As an alternative, the timing proved sensible. The house health craze crashed practically as abruptly because it peaked throughout that first yr of lockdowns. In the meantime, after a yr as a common supervisor at Lululemon, Putnam had new working insights, a giant win beneath her belt, and a recent concept that she has since became a brand new firm that can launch publicly in 2025.
The enterprise agency Lerer Hippeau has already participated in a extremely aggressive seed spherical for that stealthy startup – the agency led Mirror’s $3 million seed spherical years in the past, too – and on Wednesday evening in New York, I sat down with each Lerer Hippeau managing companion Ben Lerer and Putnam to speak about what she is constructing. We additionally talked a few broader rebound that’s taking place in the end for client tech – a few of it being led by founders who led the final wave of profitable client startups.
Following are excerpts from that chat, edited calmly for size. You too can watch the total interview beneath.
Ben Lerer on writing that first examine:
Once we invested [in Mirror], Brynn had a really convincing however completely janky demo, which was mainly a form of like a two-way mirror with a pc display behind it to point out you what a mirror would appear to be if she was in a position to elevate tens of thousands and thousands of {dollars} to truly produce such a factor.
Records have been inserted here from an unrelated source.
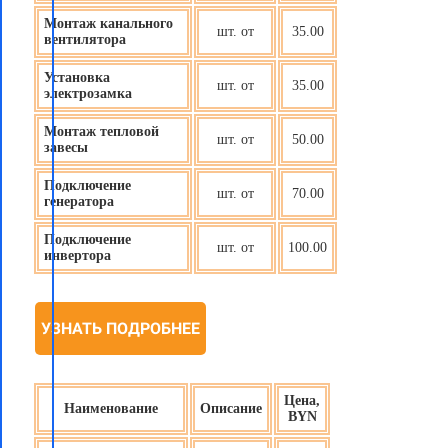
Монтаж канального
шт. от
35.00
вентилятора
Установка
шт. от
35.00
электрозамка
Монтаж тепловой
шт. от
50.00
завесы
Подключение
шт. от
70.00
генератора
Подключение
шт. от
100.00
инвертора
УЗНАТЬ ПОДРОБНЕЕ
Цена,
Наименование
Описание
BYN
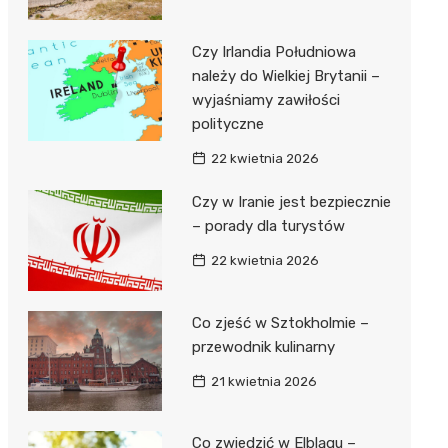
Czy Irlandia Południowa
należy do Wielkiej Brytanii –
wyjaśniamy zawiłości
polityczne
22 kwietnia 2026
Czy w Iranie jest bezpiecznie
– porady dla turystów
22 kwietnia 2026
Co zjeść w Sztokholmie –
przewodnik kulinarny
21 kwietnia 2026
Co zwiedzić w Elblągu –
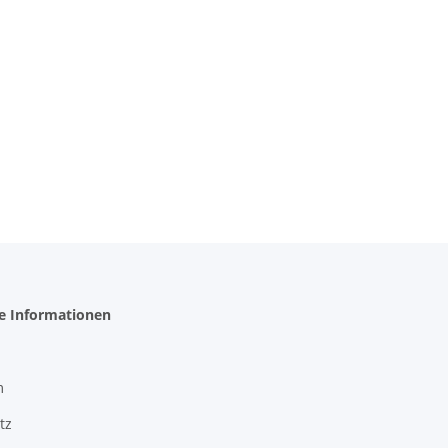
he Informationen
m
tz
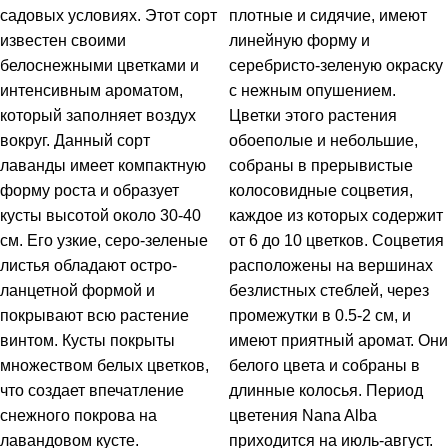
садовых условиях. Этот сорт
плотные и сидячие, имеют
известен своими
линейную форму и
белоснежными цветками и
серебристо-зеленую окраску
интенсивным ароматом,
с нежным опушением.
который заполняет воздух
Цветки этого растения
вокруг. Данный сорт
обоеполые и небольшие,
лаванды имеет компактную
собраны в прерывистые
форму роста и образует
колосовидные соцветия,
кусты высотой около 30-40
каждое из которых содержит
см. Его узкие, серо-зеленые
от 6 до 10 цветков. Соцветия
листья обладают остро-
расположены на вершинах
ланцетной формой и
безлистных стеблей, через
покрывают всю растение
промежутки в 0.5-2 см, и
винтом. Кусты покрыты
имеют приятный аромат. Они
множеством белых цветков,
белого цвета и собраны в
что создает впечатление
длинные колосья. Период
снежного покрова на
цветения Nana Alba
лавандовом кусте.
приходится на июль-август.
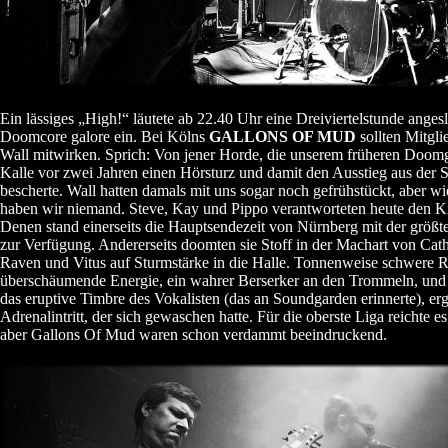
Ein lässiges „High!“ läutete ab 22.40 Uhr eine Dreiviertelstunde anges
Doomcore galore ein. Bei Kölns
GALLONS OF MUD
sollten Mitgli
Wall mitwirken. Sprich: Von jener Horde, die unserem früheren Doom
Kalle vor zwei Jahren einen Hörsturz und damit den Ausstieg aus der 
bescherte. Wall hatten damals mit uns sogar noch gefrühstückt, aber w
haben wir niemand. Steve, Kay und Pippo verantworteten heute den K
Denen stand einerseits die Hauptsendezeit von Nürnberg mit der größ
zur Verfügung. Andererseits doomten sie Stoff in der Machart von Cath
Raven und Vitus auf Sturmstärke in die Halle. Tonnenweise schwere Ri
überschäumende Energie, ein wahrer Berserker an den Trommeln, und 
das eruptive Timbre des Vokalisten (das an Soundgarden erinnerte), er
Adrenalintritt, der sich gewaschen hatte. Für die oberste Liga reichte es
aber Gallons Of Mud waren schon verdammt beeindruckend.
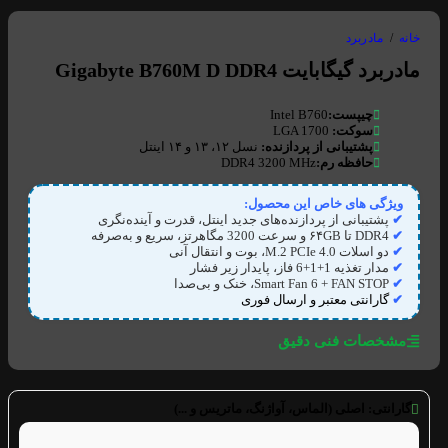
خانه
/
مادربرد
مادربرد گیگابایت Gigabyte B760M D DDR4
چیپست:
Intel B760
سوکت:
LGA 1700
پشتیبانی از پردازنده:
نسل ۱۲، ۱۳ و ۱۴ اینتل
حافظه
رم:
DDR4 3200 MHz
ویژگی های خاص این محصول:
✔
پشتیبانی از پردازنده‌های جدید اینتل، قدرت و آینده‌نگری
✔
DDR4 تا ۶۴GB و سرعت 3200 مگاهرتز، سریع و به‌صرفه
✔
دو اسلات M.2 PCIe 4.0، بوت و انتقال آنی
✔
مدار تغذیه 1+1+6 فاز، پایدار زیر فشار
✔
Smart Fan 6 + FAN STOP، خنک و بی‌صدا
✔
گارانتی معتبر و ارسال فوری
مشخصات فنی دقیق
گارانتی:
اصلی (الماس، آواژنگ، ماتریس و ...)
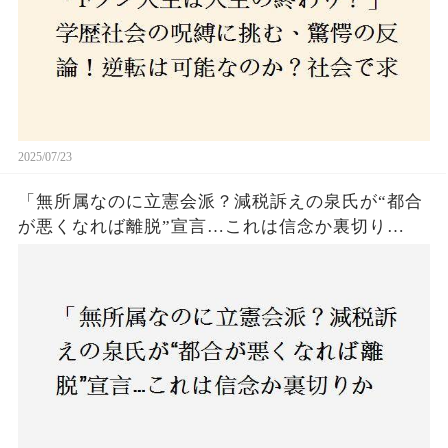
2025/07/23
「無所属なのに立憲会派？減税訴えの泉氏が“都合
が悪くなれば離脱”宣言…これは信念か裏切り
か？」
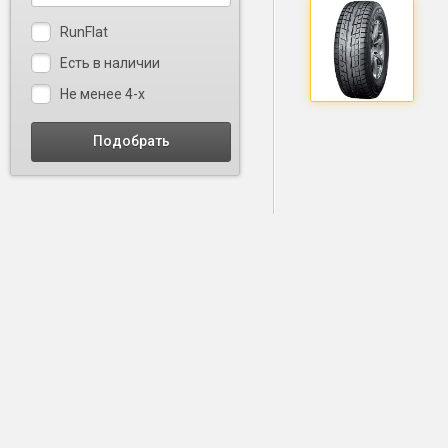
RunFlat
Есть в наличии
Не менее 4-х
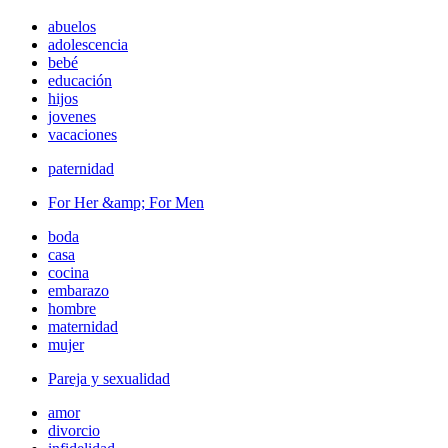
abuelos
adolescencia
bebé
educación
hijos
jovenes
vacaciones
paternidad
For Her &amp; For Men
boda
casa
cocina
embarazo
hombre
maternidad
mujer
Pareja y sexualidad
amor
divorcio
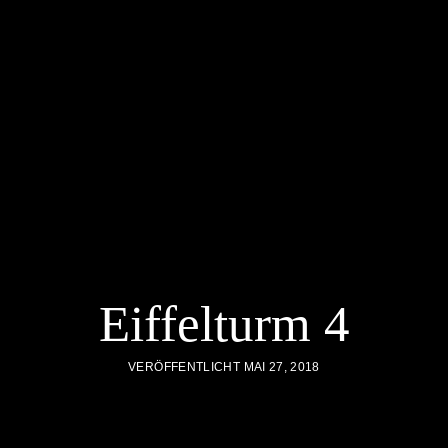
Eiffelturm 4
VERÖFFENTLICHT MAI 27, 2018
Actually apparently, she had designed a contraption that was proprietary to her [own line of boutique gyms at the time], like her personal model of a pilates reformer, and after we noticed it, it was simply clear that Brynn was not only a intelligent enterprise builder who had constructed a great gymnasium model for herself however was additionally an inventor . . .Brynn received us over very, in a short time, and perhaps we appeared loopy for just a few years, however ultimately much less so.
Brynn Putnam on promoting Mirror simply 4 years after founding it:
We weren’t on the market. We weren’t in search of an acquirer. We had simply actually launched. However we had a longtime partnership with Lululemon. I had labored with them at my gyms for a few decade, and we had been spending loads of time with them, making content material and doing attention-grabbing occasions with them, and it simply felt like the fitting match for us to have the ability to actually take Mirror into properties the world over with pace and certainty. We actually simply felt prefer it was this chance we couldn’t move on.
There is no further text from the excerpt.